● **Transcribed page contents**
..........
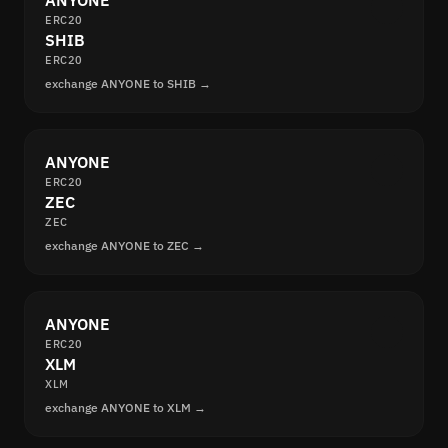
ANYONE
ERC20
SHIB
ERC20
exchange ANYONE to SHIB →
ANYONE
ERC20
ZEC
ZEC
exchange ANYONE to ZEC →
ANYONE
ERC20
XLM
XLM
exchange ANYONE to XLM →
..........
● **Activity**
Among the lines of the records above, count those containing the word "exchange", then give the number by itself.

● **Exercise response**
3